> [DATASET]:

......

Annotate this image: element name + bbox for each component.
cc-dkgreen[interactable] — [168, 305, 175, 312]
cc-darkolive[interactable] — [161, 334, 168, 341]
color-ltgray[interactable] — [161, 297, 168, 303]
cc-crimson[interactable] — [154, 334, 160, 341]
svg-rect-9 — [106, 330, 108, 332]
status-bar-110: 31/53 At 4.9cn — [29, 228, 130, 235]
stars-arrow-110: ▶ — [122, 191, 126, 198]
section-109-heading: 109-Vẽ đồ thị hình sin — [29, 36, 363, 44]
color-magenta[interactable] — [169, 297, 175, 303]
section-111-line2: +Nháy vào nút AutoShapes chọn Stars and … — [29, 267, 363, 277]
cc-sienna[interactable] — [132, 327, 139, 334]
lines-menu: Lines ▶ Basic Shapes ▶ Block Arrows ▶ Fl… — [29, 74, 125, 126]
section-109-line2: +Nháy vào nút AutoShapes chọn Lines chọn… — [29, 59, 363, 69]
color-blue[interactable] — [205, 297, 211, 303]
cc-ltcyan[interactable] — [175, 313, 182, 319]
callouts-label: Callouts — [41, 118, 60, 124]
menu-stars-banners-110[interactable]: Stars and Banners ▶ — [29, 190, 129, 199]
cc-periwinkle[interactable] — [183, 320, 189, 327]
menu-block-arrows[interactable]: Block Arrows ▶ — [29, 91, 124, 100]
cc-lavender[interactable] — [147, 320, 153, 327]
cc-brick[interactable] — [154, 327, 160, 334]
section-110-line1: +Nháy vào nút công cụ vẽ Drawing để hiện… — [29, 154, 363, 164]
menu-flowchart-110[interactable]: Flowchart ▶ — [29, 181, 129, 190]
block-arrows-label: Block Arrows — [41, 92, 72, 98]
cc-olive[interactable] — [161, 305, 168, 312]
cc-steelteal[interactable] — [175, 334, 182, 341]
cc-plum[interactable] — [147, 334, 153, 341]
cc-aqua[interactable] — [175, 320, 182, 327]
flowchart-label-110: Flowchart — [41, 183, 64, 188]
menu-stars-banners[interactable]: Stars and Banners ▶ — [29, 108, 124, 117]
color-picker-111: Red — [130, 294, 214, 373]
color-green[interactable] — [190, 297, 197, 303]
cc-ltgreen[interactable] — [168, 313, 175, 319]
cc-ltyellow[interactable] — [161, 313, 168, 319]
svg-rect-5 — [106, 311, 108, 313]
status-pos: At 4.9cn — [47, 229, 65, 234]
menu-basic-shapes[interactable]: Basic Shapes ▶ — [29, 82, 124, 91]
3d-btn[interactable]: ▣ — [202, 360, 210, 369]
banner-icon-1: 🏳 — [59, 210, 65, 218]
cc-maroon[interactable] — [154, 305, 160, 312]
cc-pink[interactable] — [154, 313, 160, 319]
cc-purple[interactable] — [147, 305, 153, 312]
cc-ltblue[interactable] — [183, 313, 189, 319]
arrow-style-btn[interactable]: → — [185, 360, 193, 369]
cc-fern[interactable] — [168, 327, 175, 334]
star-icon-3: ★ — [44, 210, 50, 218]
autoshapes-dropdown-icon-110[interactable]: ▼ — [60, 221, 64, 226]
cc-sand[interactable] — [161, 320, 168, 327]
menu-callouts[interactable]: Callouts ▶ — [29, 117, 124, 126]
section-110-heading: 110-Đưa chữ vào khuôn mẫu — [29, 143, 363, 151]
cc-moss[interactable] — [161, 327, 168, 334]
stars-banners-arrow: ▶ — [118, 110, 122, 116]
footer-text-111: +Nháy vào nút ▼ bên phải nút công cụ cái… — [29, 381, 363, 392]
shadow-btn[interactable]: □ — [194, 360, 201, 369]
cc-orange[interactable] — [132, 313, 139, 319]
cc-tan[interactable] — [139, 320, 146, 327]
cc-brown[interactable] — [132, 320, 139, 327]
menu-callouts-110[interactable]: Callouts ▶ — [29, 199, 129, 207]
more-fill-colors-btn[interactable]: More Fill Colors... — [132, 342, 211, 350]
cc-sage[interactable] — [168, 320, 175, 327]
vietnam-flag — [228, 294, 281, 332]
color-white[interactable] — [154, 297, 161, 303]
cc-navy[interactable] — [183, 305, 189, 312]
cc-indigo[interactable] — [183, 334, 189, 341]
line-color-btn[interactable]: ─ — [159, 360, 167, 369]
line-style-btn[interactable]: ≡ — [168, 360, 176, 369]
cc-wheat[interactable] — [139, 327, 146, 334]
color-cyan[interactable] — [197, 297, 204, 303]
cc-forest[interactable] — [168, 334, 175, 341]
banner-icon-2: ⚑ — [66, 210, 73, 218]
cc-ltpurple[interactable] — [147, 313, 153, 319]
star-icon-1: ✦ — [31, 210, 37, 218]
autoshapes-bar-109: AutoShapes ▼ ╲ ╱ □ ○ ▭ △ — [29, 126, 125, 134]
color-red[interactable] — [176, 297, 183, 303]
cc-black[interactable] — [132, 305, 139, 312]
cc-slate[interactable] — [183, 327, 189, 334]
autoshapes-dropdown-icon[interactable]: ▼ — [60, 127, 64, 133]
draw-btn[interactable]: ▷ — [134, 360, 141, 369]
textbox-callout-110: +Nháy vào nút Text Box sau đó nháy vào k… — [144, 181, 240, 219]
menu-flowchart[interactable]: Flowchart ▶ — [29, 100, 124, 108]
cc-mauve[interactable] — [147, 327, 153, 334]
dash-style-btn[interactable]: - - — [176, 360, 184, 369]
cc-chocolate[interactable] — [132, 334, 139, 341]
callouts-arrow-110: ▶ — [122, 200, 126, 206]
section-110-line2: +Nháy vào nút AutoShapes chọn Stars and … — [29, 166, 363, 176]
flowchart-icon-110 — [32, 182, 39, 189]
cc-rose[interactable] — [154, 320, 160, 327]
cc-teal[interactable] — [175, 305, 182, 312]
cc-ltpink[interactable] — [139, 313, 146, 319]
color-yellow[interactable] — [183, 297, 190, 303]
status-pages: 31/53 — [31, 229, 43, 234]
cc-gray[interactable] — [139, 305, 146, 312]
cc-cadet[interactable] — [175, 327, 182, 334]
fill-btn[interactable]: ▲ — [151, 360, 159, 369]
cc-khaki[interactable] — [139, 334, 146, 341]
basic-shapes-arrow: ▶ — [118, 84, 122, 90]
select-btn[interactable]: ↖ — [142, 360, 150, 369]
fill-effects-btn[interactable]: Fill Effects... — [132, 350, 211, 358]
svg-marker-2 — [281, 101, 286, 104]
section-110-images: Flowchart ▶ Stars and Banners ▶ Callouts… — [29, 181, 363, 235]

......

> [THE TASK]:
An exact copy of all the records above is the required answer.

> [WORKED SOLUTION]:
Annotate this image: element name + bbox for each component.
cc-dkgreen[interactable] — [168, 305, 175, 312]
cc-darkolive[interactable] — [161, 334, 168, 341]
color-ltgray[interactable] — [161, 297, 168, 303]
cc-crimson[interactable] — [154, 334, 160, 341]
svg-rect-9 — [106, 330, 108, 332]
status-bar-110: 31/53 At 4.9cn — [29, 228, 130, 235]
stars-arrow-110: ▶ — [122, 191, 126, 198]
section-109-heading: 109-Vẽ đồ thị hình sin — [29, 36, 363, 44]
color-magenta[interactable] — [169, 297, 175, 303]
section-111-line2: +Nháy vào nút AutoShapes chọn Stars and … — [29, 267, 363, 277]
cc-sienna[interactable] — [132, 327, 139, 334]
lines-menu: Lines ▶ Basic Shapes ▶ Block Arrows ▶ Fl… — [29, 74, 125, 126]
section-109-line2: +Nháy vào nút AutoShapes chọn Lines chọn… — [29, 59, 363, 69]
color-blue[interactable] — [205, 297, 211, 303]
cc-ltcyan[interactable] — [175, 313, 182, 319]
callouts-label: Callouts — [41, 118, 60, 124]
menu-stars-banners-110[interactable]: Stars and Banners ▶ — [29, 190, 129, 199]
cc-periwinkle[interactable] — [183, 320, 189, 327]
menu-block-arrows[interactable]: Block Arrows ▶ — [29, 91, 124, 100]
cc-lavender[interactable] — [147, 320, 153, 327]
cc-brick[interactable] — [154, 327, 160, 334]
section-110-line1: +Nháy vào nút công cụ vẽ Drawing để hiện… — [29, 154, 363, 164]
menu-flowchart-110[interactable]: Flowchart ▶ — [29, 181, 129, 190]
block-arrows-label: Block Arrows — [41, 92, 72, 98]
cc-olive[interactable] — [161, 305, 168, 312]
cc-steelteal[interactable] — [175, 334, 182, 341]
cc-plum[interactable] — [147, 334, 153, 341]
cc-aqua[interactable] — [175, 320, 182, 327]
flowchart-label-110: Flowchart — [41, 183, 64, 188]
menu-stars-banners[interactable]: Stars and Banners ▶ — [29, 108, 124, 117]
color-picker-111: Red — [130, 294, 214, 373]
color-green[interactable] — [190, 297, 197, 303]
cc-ltgreen[interactable] — [168, 313, 175, 319]
cc-ltyellow[interactable] — [161, 313, 168, 319]
svg-rect-5 — [106, 311, 108, 313]
status-pos: At 4.9cn — [47, 229, 65, 234]
menu-basic-shapes[interactable]: Basic Shapes ▶ — [29, 82, 124, 91]
3d-btn[interactable]: ▣ — [202, 360, 210, 369]
banner-icon-1: 🏳 — [59, 210, 65, 218]
cc-maroon[interactable] — [154, 305, 160, 312]
cc-pink[interactable] — [154, 313, 160, 319]
cc-purple[interactable] — [147, 305, 153, 312]
cc-ltblue[interactable] — [183, 313, 189, 319]
arrow-style-btn[interactable]: → — [185, 360, 193, 369]
cc-fern[interactable] — [168, 327, 175, 334]
star-icon-3: ★ — [44, 210, 50, 218]
autoshapes-dropdown-icon-110[interactable]: ▼ — [60, 221, 64, 226]
cc-sand[interactable] — [161, 320, 168, 327]
menu-callouts[interactable]: Callouts ▶ — [29, 117, 124, 126]
section-110-heading: 110-Đưa chữ vào khuôn mẫu — [29, 143, 363, 151]
cc-moss[interactable] — [161, 327, 168, 334]
stars-banners-arrow: ▶ — [118, 110, 122, 116]
footer-text-111: +Nháy vào nút ▼ bên phải nút công cụ cái… — [29, 381, 363, 392]
shadow-btn[interactable]: □ — [194, 360, 201, 369]
cc-orange[interactable] — [132, 313, 139, 319]
cc-tan[interactable] — [139, 320, 146, 327]
cc-brown[interactable] — [132, 320, 139, 327]
menu-callouts-110[interactable]: Callouts ▶ — [29, 199, 129, 207]
more-fill-colors-btn[interactable]: More Fill Colors... — [132, 342, 211, 350]
cc-sage[interactable] — [168, 320, 175, 327]
vietnam-flag — [228, 294, 281, 332]
color-white[interactable] — [154, 297, 161, 303]
cc-navy[interactable] — [183, 305, 189, 312]
cc-indigo[interactable] — [183, 334, 189, 341]
line-color-btn[interactable]: ─ — [159, 360, 167, 369]
line-style-btn[interactable]: ≡ — [168, 360, 176, 369]
cc-wheat[interactable] — [139, 327, 146, 334]
color-cyan[interactable] — [197, 297, 204, 303]
cc-forest[interactable] — [168, 334, 175, 341]
banner-icon-2: ⚑ — [66, 210, 73, 218]
cc-ltpurple[interactable] — [147, 313, 153, 319]
star-icon-1: ✦ — [31, 210, 37, 218]
autoshapes-bar-109: AutoShapes ▼ ╲ ╱ □ ○ ▭ △ — [29, 126, 125, 134]
color-red[interactable] — [176, 297, 183, 303]
cc-black[interactable] — [132, 305, 139, 312]
cc-slate[interactable] — [183, 327, 189, 334]
autoshapes-dropdown-icon[interactable]: ▼ — [60, 127, 64, 133]
draw-btn[interactable]: ▷ — [134, 360, 141, 369]
textbox-callout-110: +Nháy vào nút Text Box sau đó nháy vào k… — [144, 181, 240, 219]
menu-flowchart[interactable]: Flowchart ▶ — [29, 100, 124, 108]
cc-mauve[interactable] — [147, 327, 153, 334]
dash-style-btn[interactable]: - - — [176, 360, 184, 369]
cc-chocolate[interactable] — [132, 334, 139, 341]
callouts-arrow-110: ▶ — [122, 200, 126, 206]
section-110-line2: +Nháy vào nút AutoShapes chọn Stars and … — [29, 166, 363, 176]
flowchart-icon-110 — [32, 182, 39, 189]
cc-rose[interactable] — [154, 320, 160, 327]
cc-teal[interactable] — [175, 305, 182, 312]
cc-ltpink[interactable] — [139, 313, 146, 319]
color-yellow[interactable] — [183, 297, 190, 303]
status-pages: 31/53 — [31, 229, 43, 234]
cc-gray[interactable] — [139, 305, 146, 312]
cc-cadet[interactable] — [175, 327, 182, 334]
fill-btn[interactable]: ▲ — [151, 360, 159, 369]
cc-khaki[interactable] — [139, 334, 146, 341]
basic-shapes-arrow: ▶ — [118, 84, 122, 90]
select-btn[interactable]: ↖ — [142, 360, 150, 369]
fill-effects-btn[interactable]: Fill Effects... — [132, 350, 211, 358]
svg-marker-2 — [281, 101, 286, 104]
section-110-images: Flowchart ▶ Stars and Banners ▶ Callouts… — [29, 181, 363, 235]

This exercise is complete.